From Beirut, Archbishop Paul Richard Gallagher, secretary for Relations with States at the Vatican’s Secretariat of State, says that Pope Francis will “soon visit Lebanon,” reported the French-language Lebanese daily L’Orient le Jour on February 1.
Archbishop Gallagher, the linchpin of Vatican diplomacy, arrived in Beirut on Monday for a five-day official visit to the couentry plagued by a serious economic, social, and political crisis. He will meet with the highest political and religious authorities of the country.
After a meeting with President Michel Aoun on February 1, the British prelate responded to the press. “[Pope Francis] will visit Lebanon, that’s what he told me before my visit to Beirut,” Archbishop Gallagher said. He did not specify a date.
A papal trip to the Land of the Cedars has been seriously considered by the Vatican for at least a year. In March 2021, on the return flight from his trip to Iraq, Pope Francis said he had promised to visit the country in crisis.
In June 2021, Archbishop Gallagher mentioned a papal trip between the end of 2021 and the beginning of 2022, if a new government was formed. A few days after this statement, an “ecumenical summit for peace in Lebanon” was held in the Vatican.
Last November, the Argentinean pope received in audience at the Vatican the president of the Council of Ministers Najib Mikati, who had been appointed head of the Lebanese government a few weeks earlier.

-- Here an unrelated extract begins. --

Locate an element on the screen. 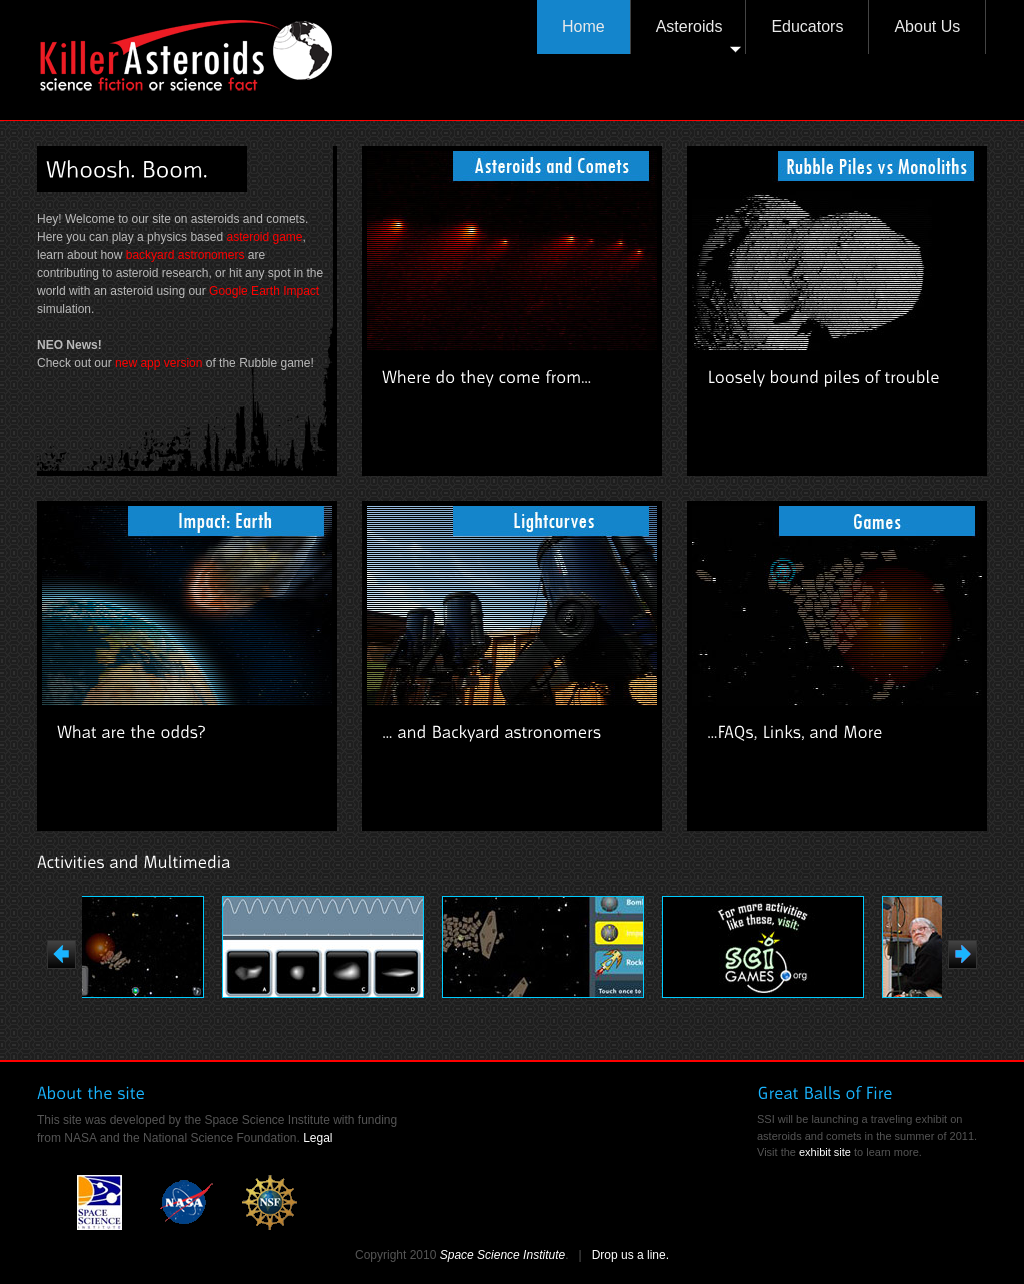 This screenshot has width=1024, height=1284. asteroid game is located at coordinates (264, 237).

The last visit of a pope to this country dates back to that of Benedict XVI in September 2012. John Paul II visited in 1997. The first pope to set foot in Lebanon was Paul VI in 1964; he was on a stopover to reach India and did not leave Beirut International Airport.
“We pray that Pope Francis will come to remind us how important it is to live in fraternity, the only way to ensure the existence of Christians and other communities here,” Bishop Edouard Daher, Greek-Melkite Catholic Archbishop of Tripoli and North Lebanon, told I.MEDIA in March 2021.